James Tilly Matthews simply didn't have the vernacular or understand the occult science to better "name" his torture, but his detailed explanations of his symptoms and why he was being targetted are EXACTLY what modern peoples complain of and explain to those who will listen with an open mind. Matthews also discussed how many other people of influence were being targetted, which has HUGE IMPLICATIONS in today's political / economic realm. And Bedlam was also the precursor to Guantanamo in many ways as it was a place to keep people who knew some secrets. "Mental illness" was and largely still is a bogus misdirection. The more things change, the more they stay the same it would appear...
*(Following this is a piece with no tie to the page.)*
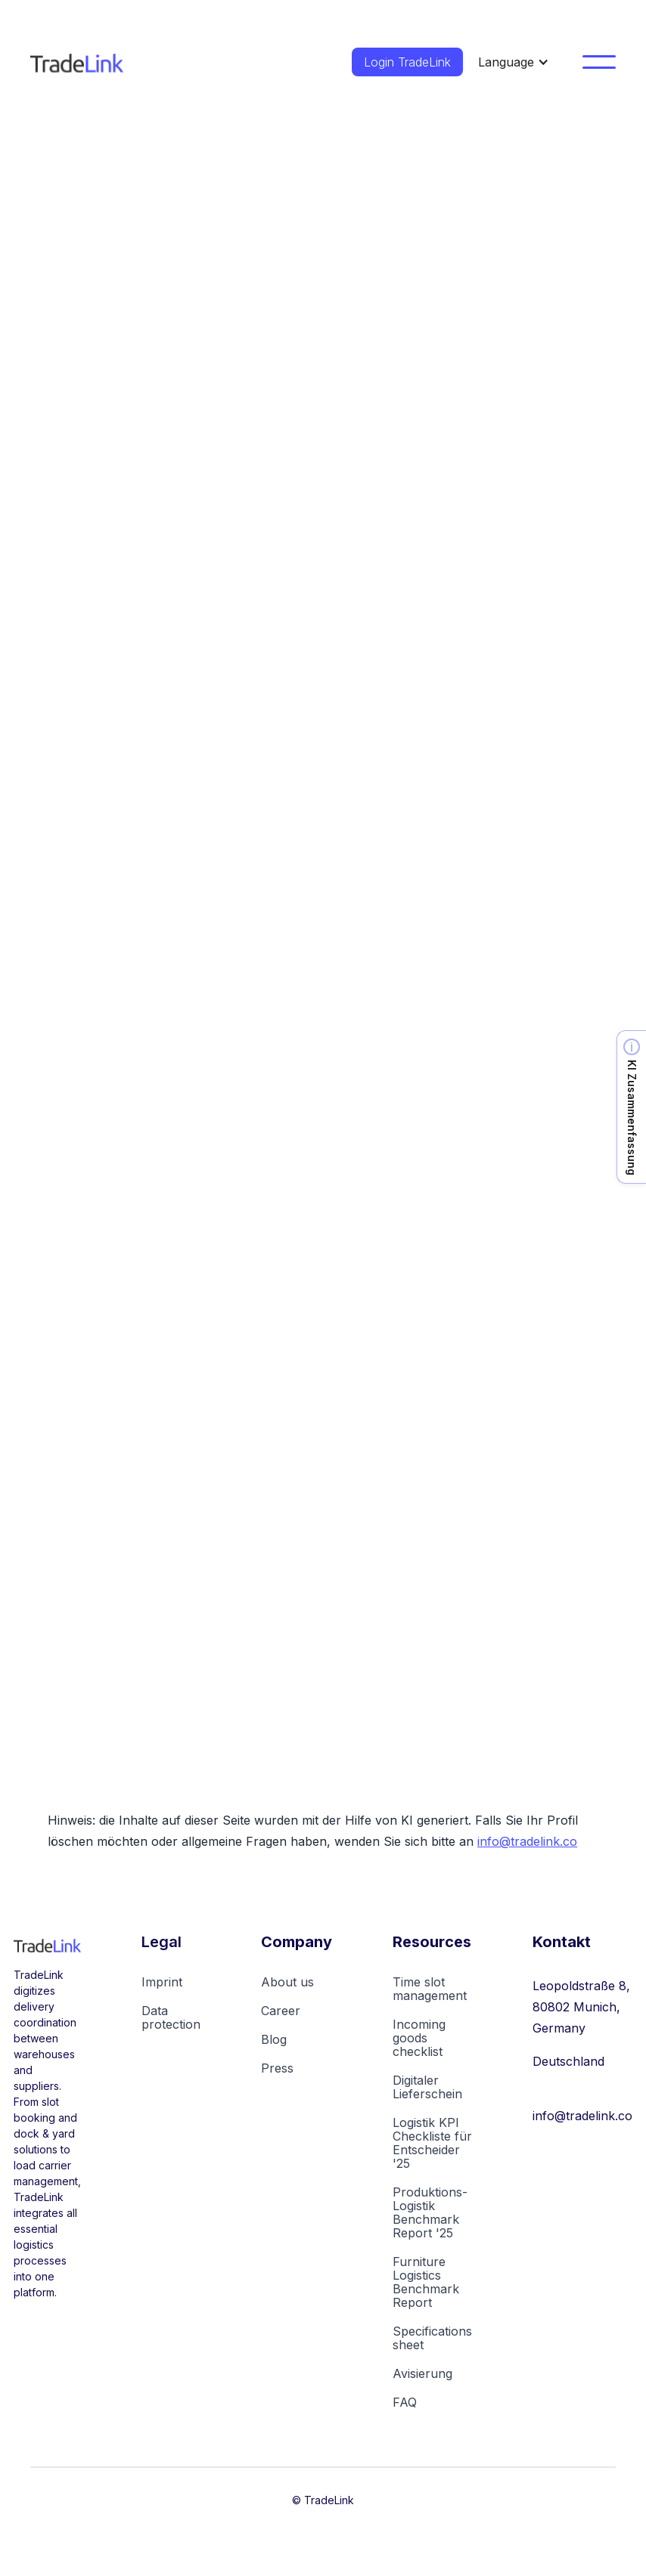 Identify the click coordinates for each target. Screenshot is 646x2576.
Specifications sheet (432, 2338)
An intriguing true 'whodunnit' mystery
Helpful Votes: 2 out of 3 total.
Review Date: 2004-11-08
James Tilly Matthews lived in London in the late 1700s and was a respected Welsh tea merchant who intended to preserve the peace of an increasingly dangerous city out of control in its conflicts with Paris. Arrested and sent to a mental hospital for his accusation of a lord, Matthews became convinced his mind was being controlled by a secret machine called an 'air loom' hidden in a London basement and run by a gang of revolutionaries: Air Loom Gang sets out to pinpoint the political foundations of his 'madness' in an intriguing true 'whodunnit' mystery

Most Fascinating History
Helpful Votes: 3 out of 3 total.
Review Date: 2004-06-18
The Air-Loom Gang by Mike Jay is a book about the most incredible events. It is about one James Tilly Matthews who was declared insane for his beliefs about treason at the highest levels of the British Government during the French Revolutionary/Napoleonic period. As it turns out, Matthews was actually right to some extent and as a former spy, was in a good position to be able to determine if there really was treasonous activities in the British government at the time. Matthews's case became a cause clebre and he was eventually released from the insane asylum and eventually started an architecture magazine and even submitted plans for an insane asylum.

This is an excellent book dealing with a most fascinating episode in British history.